Contra a vontade de todos, o dono do restaurante decide não acionar a polícia, alegando não confiar nas autoridades, e decide manter os funcionários, clientes e bandidos, como reféns. A única exceção é a atendente Sara (Luciana Paes), que obedece as ordens e ajuda a trancar os ocupantes do local na cozinha. Com diferentes estratos sociais representados, o ambiente pode ser considerado um microcosmo da sociedade brasileira e trava diálogos com questões sempre atuais, da luta de classes à misoginia. 

Inácio é uma espécie de materialização do discurso de "bandido bom é bandido morto". E junto a essa visão de mundo, traz consigo outros inúmeros preconceitos, incluindo aí misoginia, racismo, homofobia. Chef de cozinha do restaurante, Djair (Irandhir Santos) é um dos alvos da violência do patrão: trans, recebe xingamentos e, sem qualquer fundamentação, é tratada como suspeita de ser cúmplice do assalto. Um a um, todos os ocupantes do recinto vão atingidos pela agressividade de Inácio, em uma crescente de loucura e brutalidade.

Personagem atípico na carreira de Benício, quase sempre em papéis bonachões, o protagonista é uma das grandes interpretações do ator, premiado recentemente no Festival do Rio pela performance. Igualmente transtornada, Luciana Paes mostra potência ao interpretar uma figura complexa, que ao mesmo tempo carrega brutalidade e certa ingenuidade. Em seu primeiro longa-metragem, Gabriela Amaral Almeida mostra domínio de diração digno de veterana. 
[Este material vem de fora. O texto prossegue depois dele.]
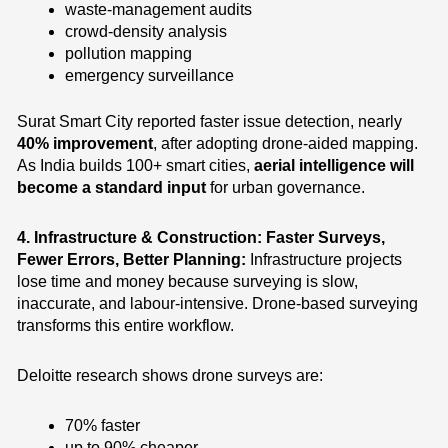
waste-management audits
crowd-density analysis
pollution mapping
emergency surveillance
Surat Smart City reported faster issue detection, nearly
40% improvement
, after adopting drone-aided mapping.
As India builds 100+ smart cities,
aerial intelligence will
become a standard input
for urban governance.
4. Infrastructure & Construction: Faster Surveys,
Fewer Errors, Better Planning:
Infrastructure projects
lose time and money because surveying is slow,
inaccurate, and labour-intensive. Drone-based surveying
transforms this entire workflow.
Deloitte research shows drone surveys are:
70% faster
up to 90% cheaper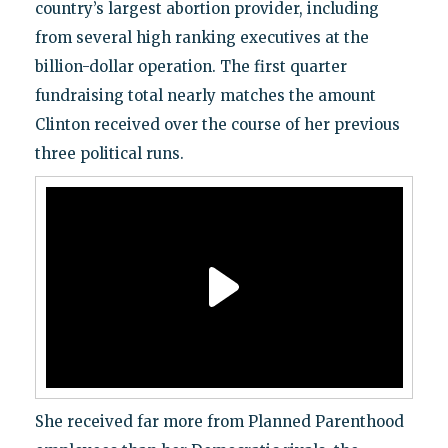
country’s largest abortion provider, including
from several high ranking executives at the
billion-dollar operation. The first quarter
fundraising total nearly matches the amount
Clinton received over the course of her previous
three political runs.
She received far more from Planned Parenthood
Por mais que o desenrolar dos acontecimentos pareça caminhar para o exagero, é difícil não enxergar em Inácio uma inevitável verossimilhança, ainda mais em tempos que a cultura do ódio e violência parecem cada vez mais presentes e, não raro, encaradas até com normalidade ou, simplesmente, legitimadas por discursos de intolerância.